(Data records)
_ _ _

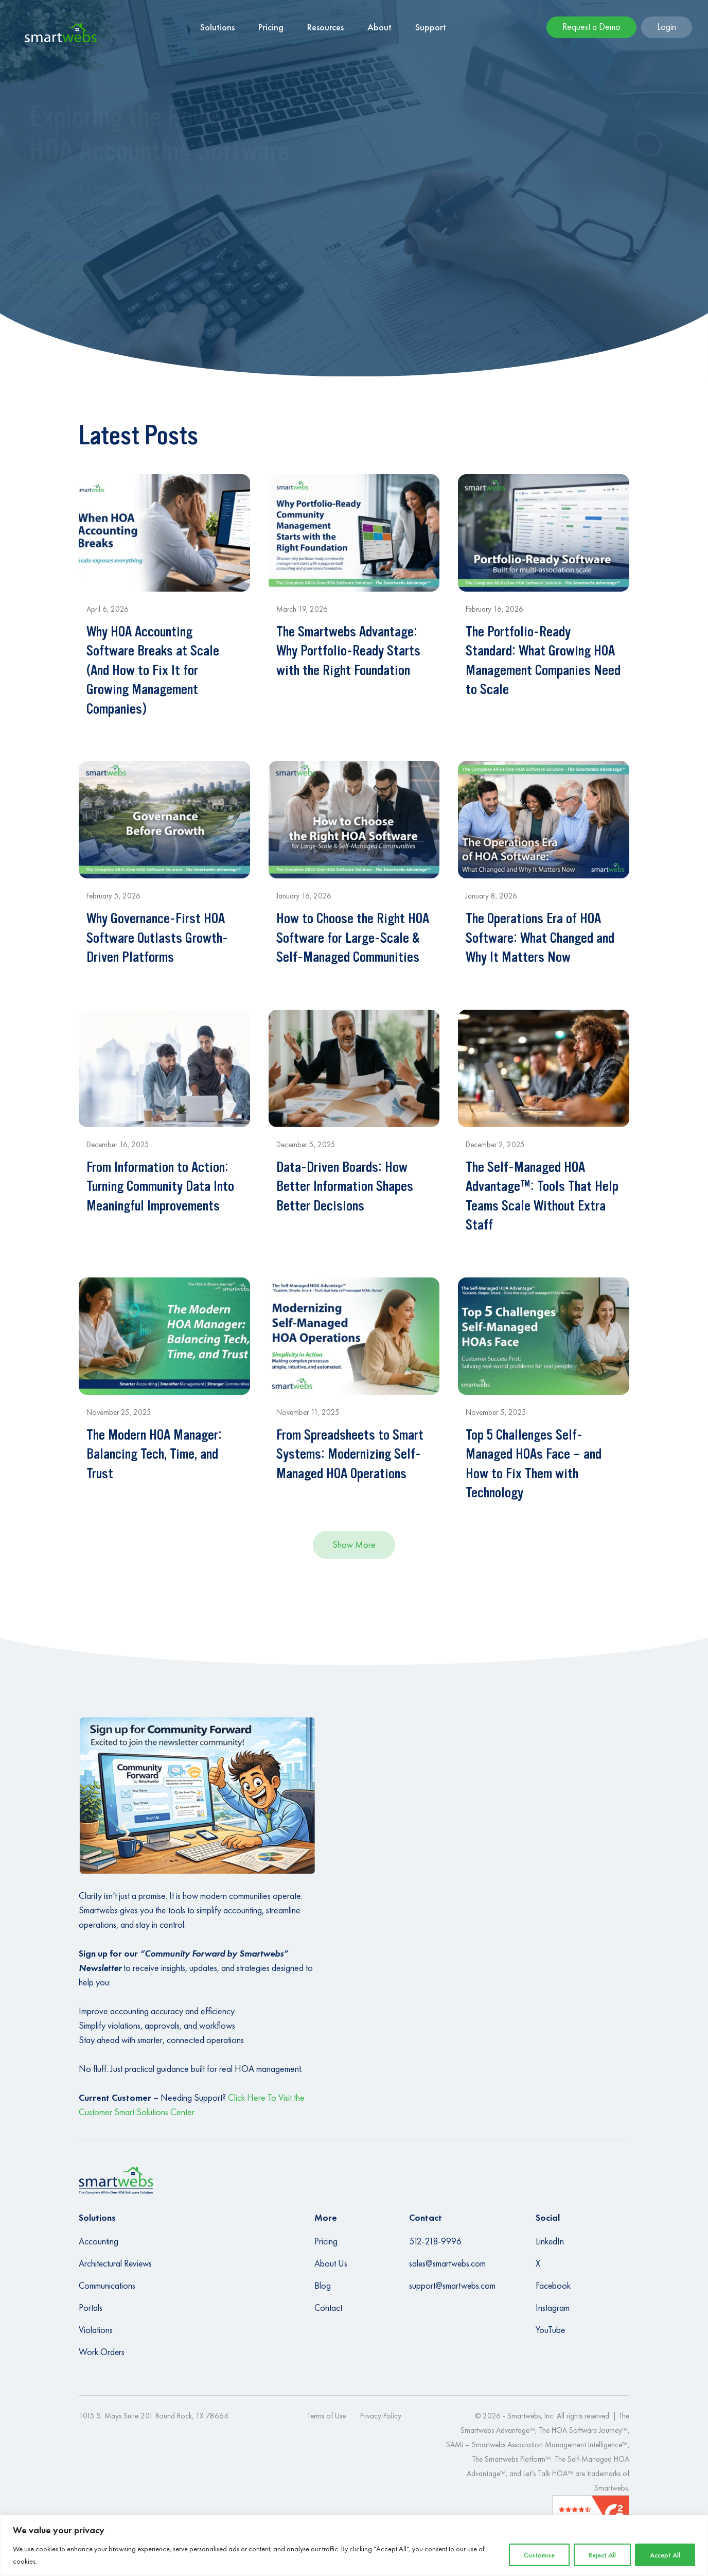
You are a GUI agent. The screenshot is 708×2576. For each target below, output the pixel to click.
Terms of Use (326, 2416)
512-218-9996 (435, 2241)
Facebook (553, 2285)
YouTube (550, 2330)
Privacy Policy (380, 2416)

_ _ _

Task statement. Omit the pictures and reproduce the records above exactly.

Exercise solution.
You are a GUI agent. The screenshot is 708×2576. For each target below, output the pixel to click.
Terms of Use (326, 2416)
512-218-9996 (435, 2241)
Facebook (553, 2285)
YouTube (550, 2330)
Privacy Policy (380, 2416)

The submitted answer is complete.